On this edition of White Horse Inn, the hosts will discuss these questions as they continue to unpack the first chapter of Paul’s letter to the Ephesians. Join us for this new edition of the White Horse Inn.
“There’s that great worship scene in the heavenly kingdom in Revelation 5:9, ‘Worthy are you,’ they say to the lamb, ‘to take the scroll and to open its seals, for you were slain and by your blood you ransomed people for God from every tribe and language and people and nation.’ What a wonderful thing and it leads ultimately, he says in verse 10, ‘to a plan for the fullness of time to unite all things in him, things in heaven and things on earth.’
“From this passage, the great second century church father, Irenaeus, and many after him including the reformers, you get the notion of recapitulation, literally re-headshipping, where everything in Adam that was lost is recovered and redeemed and ransomed in Christ, not only by his death but by his incarnation, his life, and his active obedience.
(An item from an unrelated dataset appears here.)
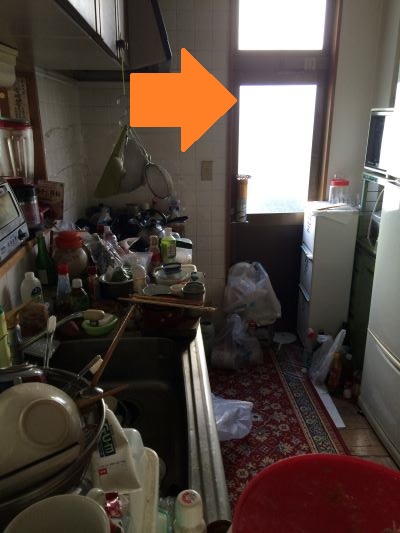 I want to click on kitchen, so click(x=216, y=369). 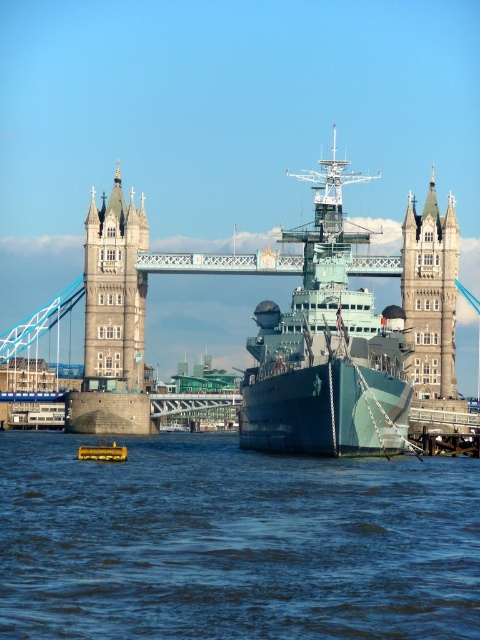 Does stone tower at left have a lesser height compared to stone tower at center?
“That’s why we have that great line in the Heidelberg catechism that ‘Christ redeemed us by his whole life but especially at the end when he died on the cross.’ I love that way of putting it, especially at the cross, but throughout his life. He undid everything Adam did and then he did everything Adam failed to do so that he could unite to himself all that was lost and present it to the Father.” – Michael Horton
Term to Learn:
Atonement is objective. This means that the atonement makes its primary impression on the person to whom it is made. If a man does wrong and renders satisfaction, this satisfaction is intended to influence the person wronged and not the offending party. In the case under consideration it means that the atonement was intended to propitiate God and to reconcile Him to the sinner. This is undoubtedly the primary idea, but does not imply that we cannot also speak of the sinner’s being reconciled to God. Scripture does this in more than one place, Rom. 5:10; II Cor. 5:19, 20. But it should be borne in mind that this is not equivalent to saying that the sinner is atoned, which would mean that God made amends or reparation, that He rendered satisfaction to the sinner. And even when we speak of the sinner as being reconciled, this must be understood as something that is secondary. The reconciled God justifies the sinner who accepts the reconciliation, and so operates in his heart by the Holy Spirit, that the sinner also lays aside his wicked alienation from God, and thus enters into the fruits of the perfect atonement of Christ. In other words, the fact that Christ reconciles God to the sinner results in a reflex action on the sinner, in virtue of which the sinner may be said to be reconciled to God. Since the objective atonement by Christ is an accomplished fact, and it is now the duty of the ambassadors of Christ to induce sinners to accept the atonement and to terminate their hostility to God, it is no wonder that the secondary and subjective side of the reconciliation is somewhat prominent in Scripture. (Louis Berkhof, Systematic Theology, p. 373)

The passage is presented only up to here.